Uzdrowienie Małżeństwa :: Forum Pomocy SYCHAR ::
Kryzys małżeński - rozwód czy ratowanie małżeństwa?

Rozwód czy ratowanie małżeństwa? - Jak ratować naszą rodzinę - jak wzbudzić miłośc żony?

Anonymous - 2010-10-08, 22:29

Ife napisał/a:
Rafcik poczekaj cierpliwie do jutra, po co Ci dziś kłótnia? Jutro i tak będzie Ci ciężko, więc dziś paciorek i spać ,nawet nie czekać na żonę. Będę pamiętać w modlitwie.


już w sumie leżę, i zasypiam.... słucham "Uczuć niekochanych" ks. Grzywocza, bardzo uspokajają, wyciszają, pozwalają spojrzeć na wszystko z "innej" strony.
Jutro mnie nie ma cały dzień i chciałem dac jej czas do myślenia do zastanowienia. Czy jest w stanie skończyć ten romans...

Anonymous - 2010-10-09, 07:26

rafcik napisał/a:
Czy jest w stanie skończyć ten romans...
???

A po co Ci to wiedzieć? Jaki masz na to wpływ? Tylko zadręczasz się takimi myślami. Spróbuj mimo wszystko cieszyć się życiem, a w sprawie rodziny podjąć radykalne kroki.

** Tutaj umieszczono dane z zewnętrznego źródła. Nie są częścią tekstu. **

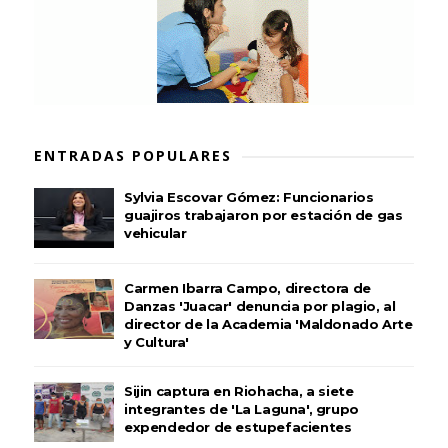
ENTRADAS POPULARES
Sylvia Escovar Gómez: Funcionarios
guajiros trabajaron por estación de gas
vehicular
Carmen Ibarra Campo, directora de
Danzas 'Juacar' denuncia por plagio, al
director de la Academia 'Maldonado Arte
y Cultura'
Sijin captura en Riohacha, a siete
integrantes de 'La Laguna', grupo
expendedor de estupefacientes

Anonymous - 2010-10-09, 17:40

No i niestety rozmowa z teściami przyniosła tylko zły skutek. Żona stwierdziłą, że chce ją skłócić z rodziną. Że się mszcze.....takie tam. Potem tylko było ż emnie nienawidz, unieszczęscliwiam ją, nie chce ze mną być...stara śpiewka. Na temat ratowania małżeństwa nie za bardzo chce rozmawiac, bo jaj zdaniem jakby to miało wyglądać. Owszem powiedziała, że bardziej poswieci czas dzieciom, mniej bedzie wyjażdzać.
Nie chce się nigdzie wyprowadzac. Chce żyć jak, żyje, a na pytanie o ostatnie czułości strwierdziłą że chciała mieć po prostu spokój. W to akurat nie wierze.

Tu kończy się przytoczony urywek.